**Records provided:**

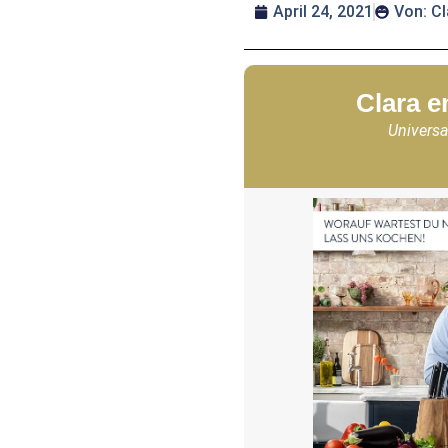
April 24, 2021
Von:
Cl
Clara e
Universa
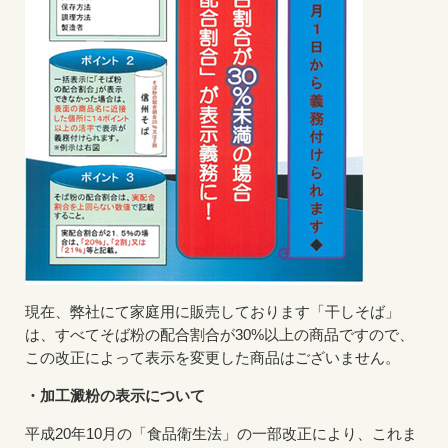
現在、弊社にて家庭用に販売しております「干しそば」
は、すべてそば粉の配合割合が30%以上の商品ですので、
この改正によって表示を変更した商品はございません。
・加工澱粉の表示について
平成20年10月の「食品衛生法」の一部改正により、これま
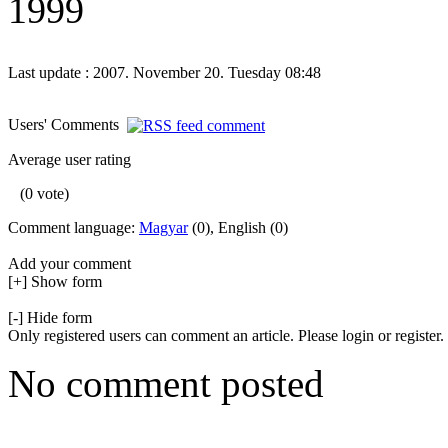
1999
Last update : 2007. November 20. Tuesday 08:48
Users' Comments
Average user rating
(0 vote)
Comment language:
Magyar
(0), English (0)
Add your comment
[+] Show form
[-] Hide form
Only registered users can comment an article. Please login or register.
No comment posted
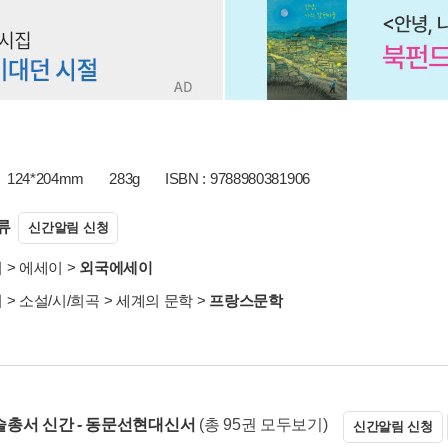
124*204mm
283g
ISBN : 9788980381906
류
신간알림 신청
서
>
에세이
>
외국에세이
서
>
소설/시/희곡
>
세계의 문학
>
프랑스문학
총서 신간 - 동문선현대신서
(총 95권 모두보기)
신간알림 신청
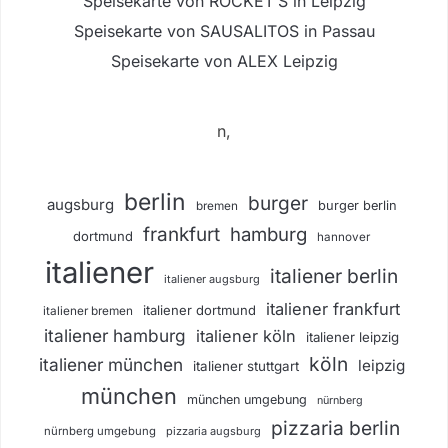
Speisekarte von ROCKET’S in Leipzig
Speisekarte von SAUSALITOS in Passau
Speisekarte von ALEX Leipzig
n,
berlin
burger
augsburg
burger berlin
bremen
frankfurt
hamburg
dortmund
hannover
italiener
italiener berlin
italiener augsburg
italiener frankfurt
italiener dortmund
italiener bremen
italiener hamburg
italiener köln
italiener leipzig
köln
italiener münchen
leipzig
italiener stuttgart
münchen
münchen umgebung
nürnberg
pizzaria berlin
nürnberg umgebung
pizzaria augsburg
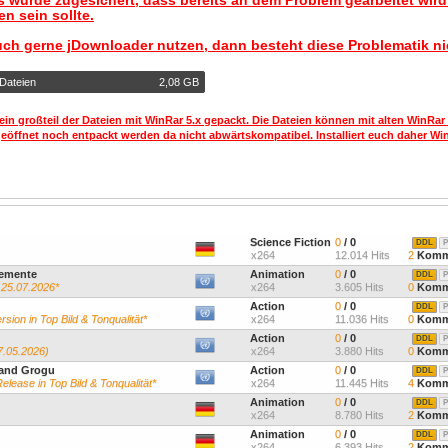
 wurde zugesichert, dass bereits an dem Problem gearbeitet wir
n sein sollte.
uch gerne jDownloader nutzen, dann besteht diese Problematik ni
 Dateien
2,08 GB
ein großteil der Dateien mit WinRar 5.x gepackt. Die Dateien können mit alten WinRar
geöffnet noch entpackt werden da nicht abwärtskompatibel. Installiert euch daher Win
"
Science Fiction
0
/ 0
DDL
P
x264
12.014 Hits
2
Komm
lemente
Animation
0
/ 0
DDL
P
 25.07.2026*
x264
3.605 Hits
0
Komm
Action
0
/ 0
DDL
P
sion in Top Bild & Tonqualität*
x264
11.036 Hits
0
Komm
Action
0
/ 0
DDL
P
7.05.2026)
x264
3.880 Hits
0
Komm
 and Grogu
Action
0
/ 0
DDL
P
elease in Top Bild & Tonqualität*
x264
11.445 Hits
4
Komm
Animation
0
/ 0
DDL
P
x264
8.780 Hits
2
Komm
Animation
0
/ 0
DDL
P
x264
6.393 Hits
2
Komm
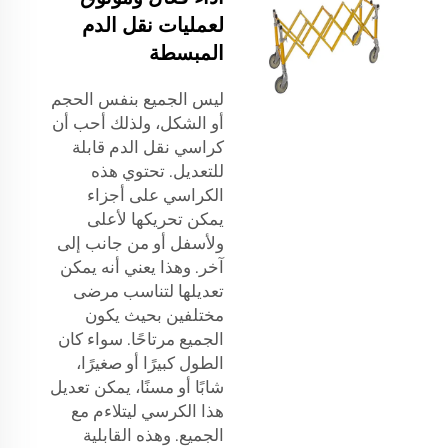
لعمليات نقل الدم
المبسطة
ليس الجميع بنفس الحجم
أو الشكل، ولذلك أحب أن
كراسي نقل الدم قابلة
للتعديل. تحتوي هذه
الكراسي على أجزاء
يمكن تحريكها لأعلى
ولأسفل أو من جانب إلى
آخر. وهذا يعني أنه يمكن
تعديلها لتناسب مرضى
مختلفين بحيث يكون
الجميع مرتاحًا. سواء كان
الطول كبيرًا أو صغيرًا،
شابًا أو مسنًا، يمكن تعديل
هذا الكرسي ليتلاءم مع
الجميع. وهذه القابلية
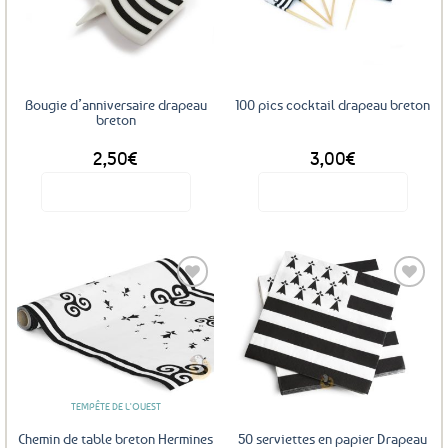
aux
aux
favoris
favoris
Bougie d’anniversaire drapeau
100 pics cocktail drapeau breton
breton
2,50
€
3,00
€
Voir le produit
Voir le produit
Ajouter
Ajouter
aux
aux
favoris
favoris
TEMPÊTE DE L'OUEST
Chemin de table breton Hermines
50 serviettes en papier Drapeau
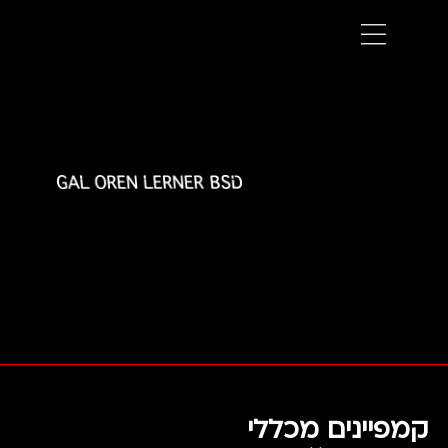
קמפיינים מכללי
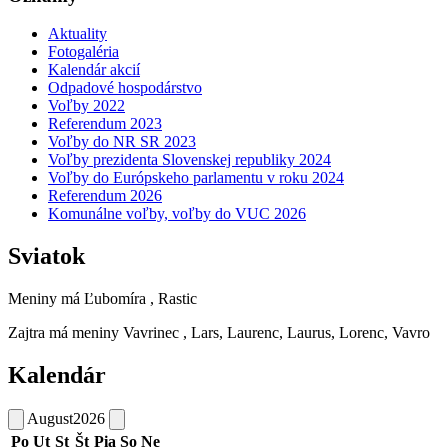
Aktuality
Fotogaléria
Kalendár akcií
Odpadové hospodárstvo
Voľby 2022
Referendum 2023
Voľby do NR SR 2023
Voľby prezidenta Slovenskej republiky 2024
Voľby do Európskeho parlamentu v roku 2024
Referendum 2026
Komunálne voľby, voľby do VUC 2026
Sviatok
Meniny má
Ľubomíra
, Rastic
Zajtra má meniny
Vavrinec
, Lars, Laurenc, Laurus, Lorenc, Vavro
Kalendár
August
2026
Po
Ut
St
Št
Pia
So
Ne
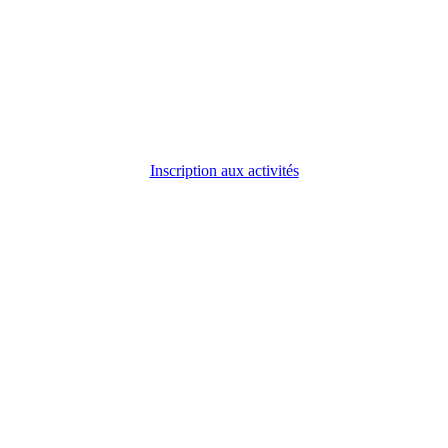
Inscription aux activités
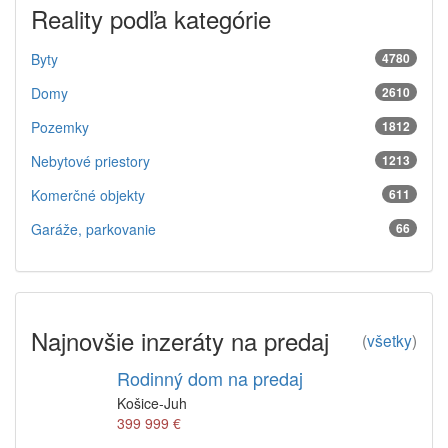
Reality podľa kategórie
Byty
4780
Domy
2610
Pozemky
1812
Nebytové priestory
1213
Komerčné objekty
611
Garáže, parkovanie
66
Najnovšie inzeráty na predaj
(
všetky
)
Rodinný dom na predaj
Košice-Juh
399 999 €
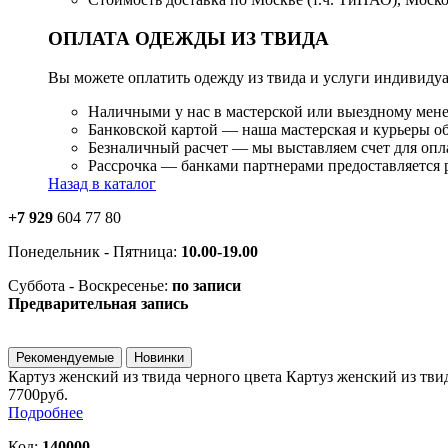
ОПЛАТА ОДЕЖДЫ ИЗ ТВИДА
Вы можете оплатить одежду из твида и услуги индивиду
Наличными у нас в мастерской или выездному мен
Банковской картой — наша мастерская и курьеры 
Безналичный расчет — мы выставляем счет для опл
Рассрочка — банками партнерами предоставляется ра
Назад в каталог
+7 929
604 77 80
Понедельник - Пятница:
10.00-19.00
Суббота - Воскресенье:
по записи
Предварительная запись
Рекомендуемые
Новинки
Картуз женский из твида черного цвета
Картуз женский из тви
7700руб.
Подробнее
Код:
140000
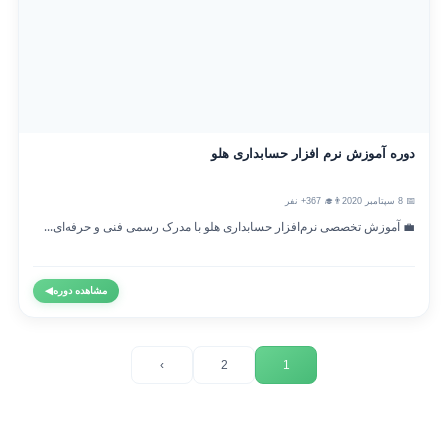
دوره آموزش نرم افزار حسابداری هلو
📅 8 سپتامبر 2020
👨‍🎓 367+ نفر
💼 آموزش تخصصی نرم‌افزار حسابداری هلو با مدرک رسمی فنی و حرفه‌ای...
مشاهده دوره
◀
›
2
1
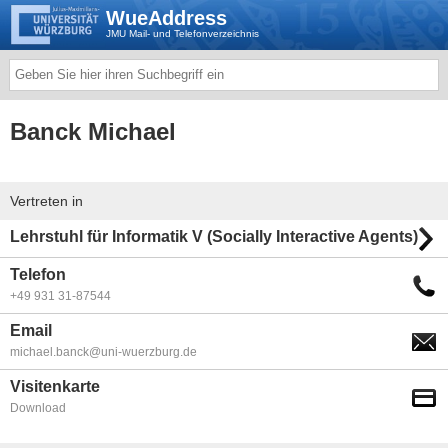
WueAddress
JMU Mail- und Telefonverzeichnis
Banck Michael
Vertreten in
Lehrstuhl für Informatik V (Socially Interactive Agents)
Telefon
+49 931 31-87544
Email
michael.banck@uni-wuerzburg.de
Visitenkarte
Download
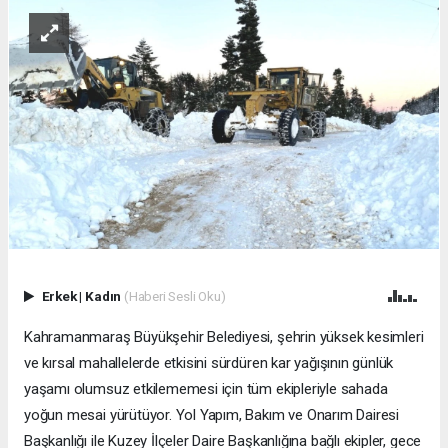
Erkek
|
Kadın
(Haberi Sesli Oku)
Kahramanmaraş Büyükşehir Belediyesi, şehrin yüksek kesimleri
ve kırsal mahallelerde etkisini sürdüren kar yağışının günlük
yaşamı olumsuz etkilememesi için tüm ekipleriyle sahada
yoğun mesai yürütüyor. Yol Yapım, Bakım ve Onarım Dairesi
Başkanlığı ile Kuzey İlçeler Daire Başkanlığına bağlı ekipler, gece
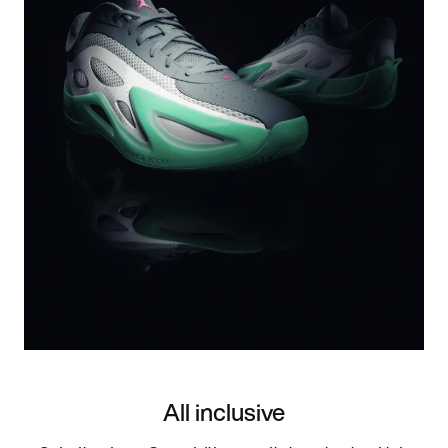
All inclusive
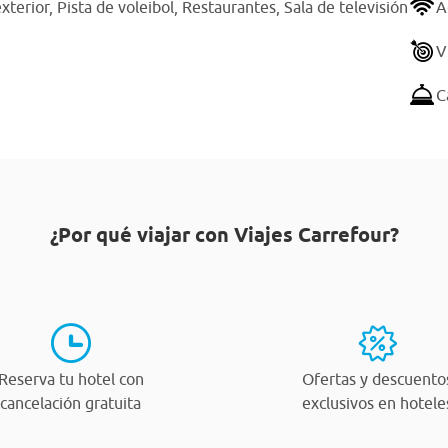
exterior,
Pista de voleibol,
Restaurantes,
Sala de televisión
A
V
C
¿Por qué viajar con Viajes Carrefour?
Reserva tu hotel con
Ofertas y descuento
cancelación gratuita
exclusivos en hotele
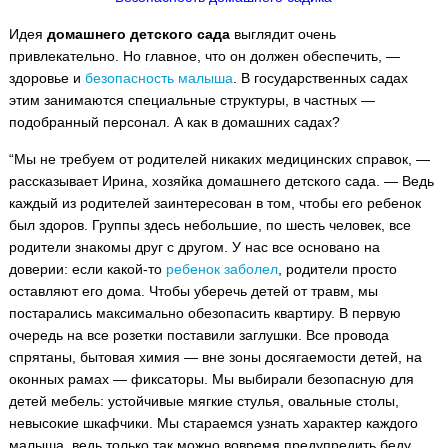
Идея
домашнего детского сада
выглядит очень
привлекательно. Но главное, что он должен обеспечить, —
здоровье и
безопасность малыша
. В государственных садах
этим занимаются специальные структуры, в частных —
подобранный персонал. А как в домашних садах?
“Мы не требуем от родителей никаких медицинских справок, —
рассказывает Ирина, хозяйка домашнего детского сада. — Ведь
каждый из родителей заинтересован в том, чтобы его ребенок
был здоров. Группы здесь небольшие, по шесть человек, все
родители знакомы друг с другом. У нас все основано на
доверии: если какой-то
ребенок заболел
, родители просто
оставляют его дома. Чтобы уберечь детей от травм, мы
постарались максимально обезопасить квартиру. В первую
очередь на все розетки поставили заглушки. Все провода
спрятаны, бытовая химия — вне зоны досягаемости детей, на
оконных рамах — фиксаторы. Мы выбирали безопасную для
детей мебель: устойчивые мягкие стулья, овальные столы,
невысокие шкафчики. Мы стараемся узнать характер каждого
малыша, ведь только так можно вовремя предупредить беду.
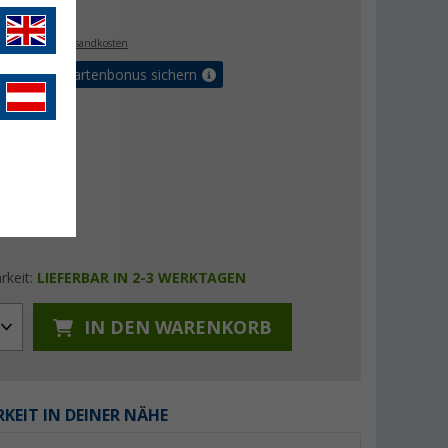
€
. MwSt.,
zzgl. Versandkosten
5% Vorteilskartenbonus sichern
rkeit:
LIEFERBAR IN 2-3 WERKTAGEN
IN DEN WARENKORB
KEIT IN DEINER NÄHE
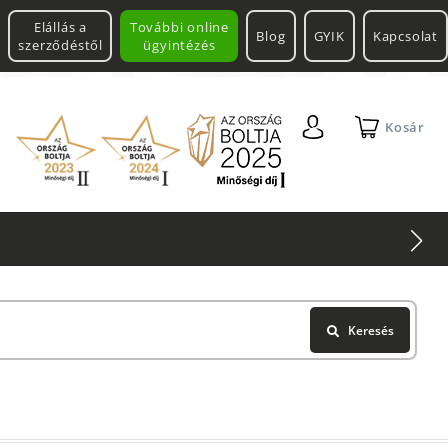
Elállás a
További online
Blog
GYIK
Kapcsolat
szerződéstől
ügyintézés
Kosár
no Aero Technium +
Leatherman
Multitool
Keresés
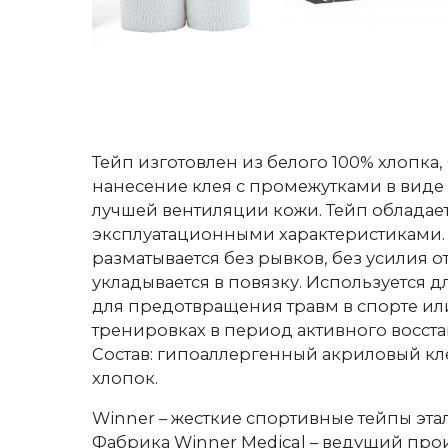
Тейп изготовлен из белого 100% хлопка
нанесение клея с промежутками в виде
лучшей вентиляции кожи. Тейп облада
эксплуатационными характеристиками.
разматывается без рывков, без усилия 
укладывается в повязку. Используется 
для предотвращения травм в спорте ил
тренировках в период активного восст
Состав: гипоаллергенный акриловый кл
хлопок.
Winner – жесткие спортивные тейпы эта
Фабрика Winner Medical – ведущий пр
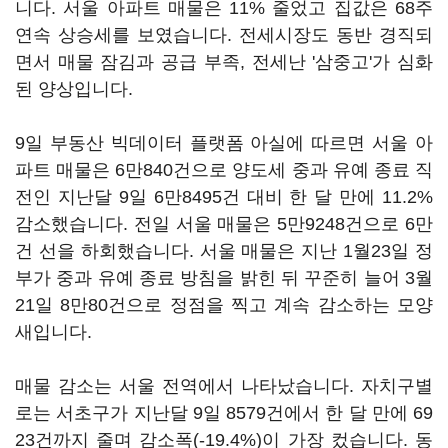
니다. 서울 아파트 매물은 11% 줄었고 집값은 68주
연속 상승세를 보였습니다. 전세시장도 동반 경직되
면서 매물 잠김과 공급 부족, 전세난 '삼중고'가 심화
된 양상입니다.
9일 부동산 빅데이터 플랫폼 아실에 따르면 서울 아
파트 매물은 6만840건으로 양도세 중과 유예 종료 직
전인 지난달 9일 6만8495건 대비 한 달 만에 11.2%
감소했습니다. 전일 서울 매물은 5만9248건으로 6만
건 선을 하회했습니다. 서울 매물은 지난 1월23일 정
부가 중과 유예 종료 방침을 밝힌 뒤 꾸준히 늘어 3월
21일 8만80건으로 정점을 찍고 계속 감소하는 모양
새입니다.
매물 감소는 서울 전역에서 나타났습니다. 자치구별
로는 서초구가 지난달 9일 8579건에서 한 달 만에 69
23건까지 줄며 감소폭(-19.4%)이 가장 컸습니다. 동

**Exercise objective:**
Going through the entries above, count the lines with the word "breton". Give only the result.

**Response:**
3